Bush endorses Sharon plan for pullout from Gaza Strip

But he warns Israeli premier against settlement expansion in West Bank

April 12, 2005|By Julie Hirschfeld Davis | Julie Hirschfeld Davis,SUN NATIONAL STAFF

CRAWFORD, Texas - President Bush, taking on the high-stakes role of Middle East peace broker, urged Israeli Prime Minister Ariel Sharon yesterday to halt the expansion of a major Jewish settlement in the West Bank, even as he endorsed the Israeli leader's plan to withdraw from the Gaza Strip.

"I strongly support his courageous initiative to disengage from Gaza and part of the West Bank," Bush said after they met at the president's ranch.

But Bush expressed concern that Sharon's plans to expand some settlements, including Maale Adumim, near Jerusalem, could scuttle the peace process. He warned the Israeli leader to abide by his obligations under the U.S.-backed peace plan known as the "roadmap," which mandates that Israel cease such action.

"I told the prime minister of my concern that Israel not undertake any activity that contravenes road map obligations or prejudices final-status negotiations," Bush said.

Sharon said he would fulfill his commitment to Bush "to remove unauthorized outposts and settlements" and abide by the road map, which also calls for Palestinians to disarm militants and envisions the establishment of a Palestinian state.

But he also said he considers Maale Adumim, the largest settlement in the West Bank, a major Jewish population center that will be part of Israel in any final agreement.

Difficult topics

The meeting's idyllic setting on a breezy, sun-soaked day at what is known as the "Western White House" seemed to soften what is otherwise a sharp disagreement between Bush and Sharon over how to advance the peace process.

The chummy air of yesterday's talks, described by aides as "very warm and friendly," was at odds with the challenging subject matter.

Over the weekend, Israeli activists staged demonstrations in Jerusalem's Old City and around Tel Aviv to protest Sharon's Gaza disengagement plan.
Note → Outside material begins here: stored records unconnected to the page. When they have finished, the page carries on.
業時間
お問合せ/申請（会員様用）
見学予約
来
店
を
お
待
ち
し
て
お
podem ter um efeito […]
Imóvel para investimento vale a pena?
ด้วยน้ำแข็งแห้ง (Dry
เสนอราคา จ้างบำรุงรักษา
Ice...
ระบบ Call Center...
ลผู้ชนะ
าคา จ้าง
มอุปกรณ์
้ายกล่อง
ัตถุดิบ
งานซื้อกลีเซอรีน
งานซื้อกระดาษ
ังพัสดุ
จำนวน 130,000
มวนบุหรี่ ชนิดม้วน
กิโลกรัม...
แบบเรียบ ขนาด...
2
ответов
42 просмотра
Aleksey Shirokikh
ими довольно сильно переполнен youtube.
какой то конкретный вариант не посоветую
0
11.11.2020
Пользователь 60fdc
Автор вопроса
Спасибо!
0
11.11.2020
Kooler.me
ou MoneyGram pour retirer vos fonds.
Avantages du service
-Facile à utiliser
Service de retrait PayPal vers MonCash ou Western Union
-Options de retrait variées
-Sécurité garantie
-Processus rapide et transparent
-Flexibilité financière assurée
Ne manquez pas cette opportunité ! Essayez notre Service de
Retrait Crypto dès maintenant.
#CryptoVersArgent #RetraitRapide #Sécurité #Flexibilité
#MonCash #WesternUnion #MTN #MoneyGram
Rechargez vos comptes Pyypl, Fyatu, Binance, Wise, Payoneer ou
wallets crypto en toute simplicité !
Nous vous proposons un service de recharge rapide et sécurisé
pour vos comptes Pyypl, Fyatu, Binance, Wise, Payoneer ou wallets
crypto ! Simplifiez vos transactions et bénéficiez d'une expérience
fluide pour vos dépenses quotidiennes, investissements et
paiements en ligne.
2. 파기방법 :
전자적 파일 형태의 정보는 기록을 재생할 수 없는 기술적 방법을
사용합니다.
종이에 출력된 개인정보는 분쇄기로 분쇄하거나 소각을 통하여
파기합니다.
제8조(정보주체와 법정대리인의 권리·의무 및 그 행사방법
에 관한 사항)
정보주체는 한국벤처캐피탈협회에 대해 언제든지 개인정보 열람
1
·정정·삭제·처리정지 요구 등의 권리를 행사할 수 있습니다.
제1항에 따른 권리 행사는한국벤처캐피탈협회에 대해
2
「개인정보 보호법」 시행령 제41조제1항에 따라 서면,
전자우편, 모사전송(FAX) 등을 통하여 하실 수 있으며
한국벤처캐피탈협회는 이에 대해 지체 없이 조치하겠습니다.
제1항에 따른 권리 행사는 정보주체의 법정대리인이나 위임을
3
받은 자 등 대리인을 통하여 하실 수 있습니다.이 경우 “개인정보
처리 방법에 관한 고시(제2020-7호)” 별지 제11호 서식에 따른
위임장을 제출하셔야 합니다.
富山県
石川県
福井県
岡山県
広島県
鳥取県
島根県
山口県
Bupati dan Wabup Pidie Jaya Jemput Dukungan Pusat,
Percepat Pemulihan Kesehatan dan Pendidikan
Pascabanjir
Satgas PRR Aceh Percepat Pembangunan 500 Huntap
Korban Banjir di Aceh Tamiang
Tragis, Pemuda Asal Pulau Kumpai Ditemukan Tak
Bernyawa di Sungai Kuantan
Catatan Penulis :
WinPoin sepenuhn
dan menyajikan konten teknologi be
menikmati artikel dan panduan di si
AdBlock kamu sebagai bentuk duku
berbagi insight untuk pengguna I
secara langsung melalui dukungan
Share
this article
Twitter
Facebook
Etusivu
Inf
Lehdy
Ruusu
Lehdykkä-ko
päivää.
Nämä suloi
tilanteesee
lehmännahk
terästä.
Israeli troops shot and killed three Palestinian teenagers in the Gaza Strip as Palestinians fired mortars into Jewish settlements there.

Bush faced a delicate task in his meeting with Sharon, which came just weeks before the president is expected to talk with Palestinian leader Mahmoud Abbas.
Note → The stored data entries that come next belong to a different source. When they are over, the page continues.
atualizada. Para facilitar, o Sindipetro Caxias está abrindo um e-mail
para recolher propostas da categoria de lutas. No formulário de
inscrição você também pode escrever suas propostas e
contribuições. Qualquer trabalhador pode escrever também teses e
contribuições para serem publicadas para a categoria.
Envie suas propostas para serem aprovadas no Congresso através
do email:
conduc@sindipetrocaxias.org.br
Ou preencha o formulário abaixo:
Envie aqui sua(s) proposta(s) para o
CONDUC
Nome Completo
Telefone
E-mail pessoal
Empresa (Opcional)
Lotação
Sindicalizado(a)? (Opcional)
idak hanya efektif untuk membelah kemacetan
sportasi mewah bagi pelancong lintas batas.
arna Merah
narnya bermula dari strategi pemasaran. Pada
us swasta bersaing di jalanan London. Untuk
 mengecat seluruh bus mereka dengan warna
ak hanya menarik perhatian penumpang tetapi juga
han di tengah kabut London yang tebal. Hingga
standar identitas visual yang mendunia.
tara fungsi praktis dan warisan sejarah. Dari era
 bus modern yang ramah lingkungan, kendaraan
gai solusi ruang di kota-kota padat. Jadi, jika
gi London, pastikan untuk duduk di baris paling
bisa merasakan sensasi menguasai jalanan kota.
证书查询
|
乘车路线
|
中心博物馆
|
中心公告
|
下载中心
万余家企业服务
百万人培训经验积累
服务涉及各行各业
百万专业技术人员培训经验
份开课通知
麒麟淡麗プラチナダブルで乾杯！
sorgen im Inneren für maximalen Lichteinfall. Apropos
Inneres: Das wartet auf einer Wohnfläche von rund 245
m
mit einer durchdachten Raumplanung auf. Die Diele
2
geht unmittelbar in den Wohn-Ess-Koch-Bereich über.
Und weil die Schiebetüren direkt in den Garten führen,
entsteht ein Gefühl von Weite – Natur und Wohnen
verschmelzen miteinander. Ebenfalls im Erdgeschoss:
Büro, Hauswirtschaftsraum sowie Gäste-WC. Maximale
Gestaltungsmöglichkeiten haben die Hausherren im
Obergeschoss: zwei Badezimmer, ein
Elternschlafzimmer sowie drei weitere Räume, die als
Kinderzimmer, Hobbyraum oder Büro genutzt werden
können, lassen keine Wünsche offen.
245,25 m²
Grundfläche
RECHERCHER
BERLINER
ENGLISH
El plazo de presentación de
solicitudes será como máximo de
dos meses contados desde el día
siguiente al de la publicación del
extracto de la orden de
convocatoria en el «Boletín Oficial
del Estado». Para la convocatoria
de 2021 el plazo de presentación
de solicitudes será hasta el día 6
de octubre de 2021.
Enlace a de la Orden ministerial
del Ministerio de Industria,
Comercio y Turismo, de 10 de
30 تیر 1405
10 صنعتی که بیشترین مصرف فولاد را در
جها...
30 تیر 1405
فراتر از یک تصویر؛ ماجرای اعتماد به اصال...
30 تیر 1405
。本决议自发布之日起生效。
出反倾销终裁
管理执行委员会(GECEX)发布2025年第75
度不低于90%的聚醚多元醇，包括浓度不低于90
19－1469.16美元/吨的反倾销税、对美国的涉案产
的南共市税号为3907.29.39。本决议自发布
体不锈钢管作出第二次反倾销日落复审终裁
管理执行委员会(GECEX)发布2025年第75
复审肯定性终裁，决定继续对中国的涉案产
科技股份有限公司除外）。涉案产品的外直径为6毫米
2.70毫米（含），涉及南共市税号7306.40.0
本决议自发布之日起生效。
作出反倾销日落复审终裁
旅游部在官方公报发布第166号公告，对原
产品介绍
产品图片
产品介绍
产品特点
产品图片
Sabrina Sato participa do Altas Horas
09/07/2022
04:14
Bush knows that Sharon needs U.S. backing if he hopes to overcome right-wing domestic opposition to his plan to dismantle Jewish settlements in Gaza and freeze settlements elsewhere.
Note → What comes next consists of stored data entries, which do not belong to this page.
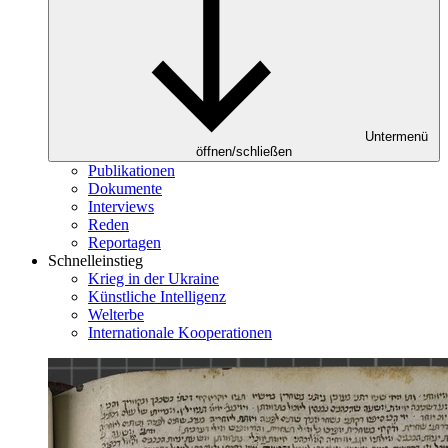
Untermenü
öffnen/schließen
Publikationen
Dokumente
Interviews
Reden
Reportagen
Schnelleinstieg
Krieg in der Ukraine
Künstliche Intelligenz
Welterbe
Internationale Kooperationen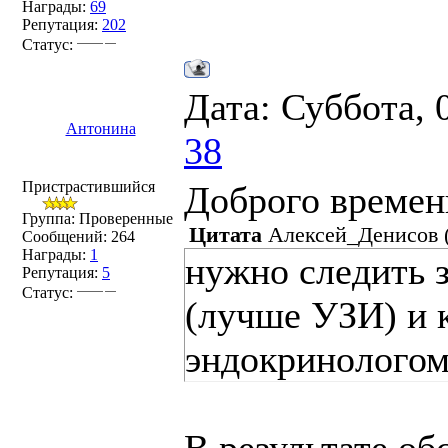
Награды:
69
Репутация:
202
Статус:
Дата: Суббота, 
Антонина
38
Пристрастившийся
Доброго времен
Группа: Проверенные
Цитата
Алексей_Денисов
Сообщений:
264
Награды:
1
нужно следить 
Репутация:
5
Статус:
(лучше УЗИ) и 
эндокринолого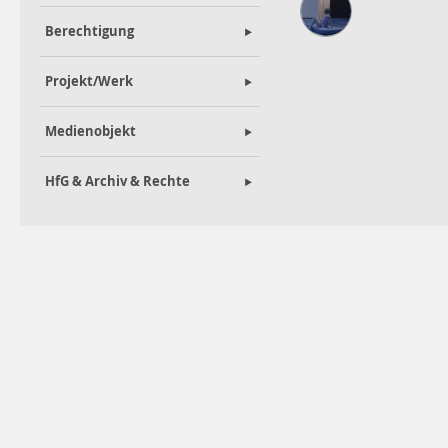
Berechtigung
Projekt/Werk
Medienobjekt
HfG & Archiv & Rechte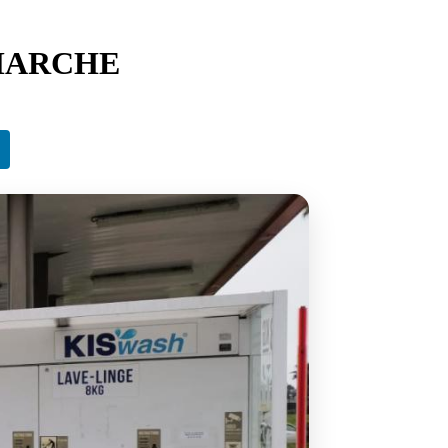
RMARCHE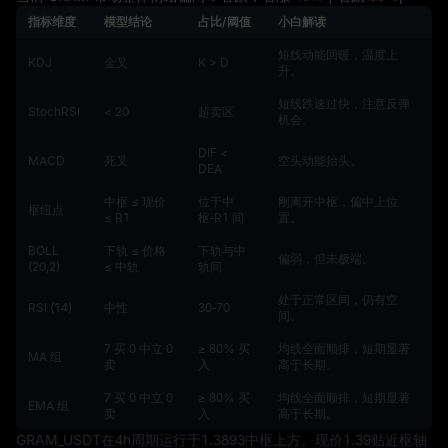
指标维度
模型结论
占比/阈值
小白解读
短线动能回暖，温度上
KDJ
金叉
K > D
升。
短线跌速过快，注意反弹
StochRSI
< 20
超卖区
机会。
DIF <
MACD
死叉
空头动能抬头。
DEA
中枢 ≤ 现价
位于中
刚离开中枢，偏中上位
枢纽点
≤ R1
枢‑R1 间
置。
BOLL
下轨 ≤ 价格
下轨与中
偏弱，但未极端。
(20,2)
≤ 中轨
轨间
处于正常区间，仍有空
RSI (14)
中性
30‑70
间。
7 买 0 中立 0
≥ 80% 买
均线全面顺排，短期显著
MA 组
卖
入
高于长期。
7 买 0 中立 0
≥ 80% 买
均线全面顺排，短期显著
EMA 组
卖
入
高于长期。
GRAM_USDT在4h周期运行于1.3893中枢上方。现价1.39贴近枢轴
Bush sought to keep the focus yesterday on Gaza, acknowledging that Israelis and Palestinians are suspicious of each other, but pointing to the planned disengagement as a crucial way of establishing trust.

"There's been a lot of death, a lot of innocent people have lost their lives. And there's just not a lot of confidence in either side," Bush said. With the Gaza withdrawal, he added, "We have a chance to build confidence."

Settlement activity

Bush also realizes, though, that if Sharon moves forward with plans to expand West Bank settlements, as in Maale Adumim, where his government wants to build 3,500 homes, the peace process could crumble. Palestinians angrily oppose the expansion, which would effectively sever Arab neighborhoods in East Jerusalem from the rest of the West Bank.

Continued Israeli settlement activity would undermine Abbas when he, too, is in need of solid backing from Bush to accomplish his obligations under the road map, chief among them cracking down on Palestinian militant groups.

"This is the opportunity for the world to help the Palestinians stand up a peaceful society," Bush said. "I think President Abbas wants that help. I know he needs that help."

Sharon's view

Sharon made it clear, as he has in the past, that while he endorses the road map, he does not yet feel bound by its obligations, because in his view Abbas has not done enough to halt violence.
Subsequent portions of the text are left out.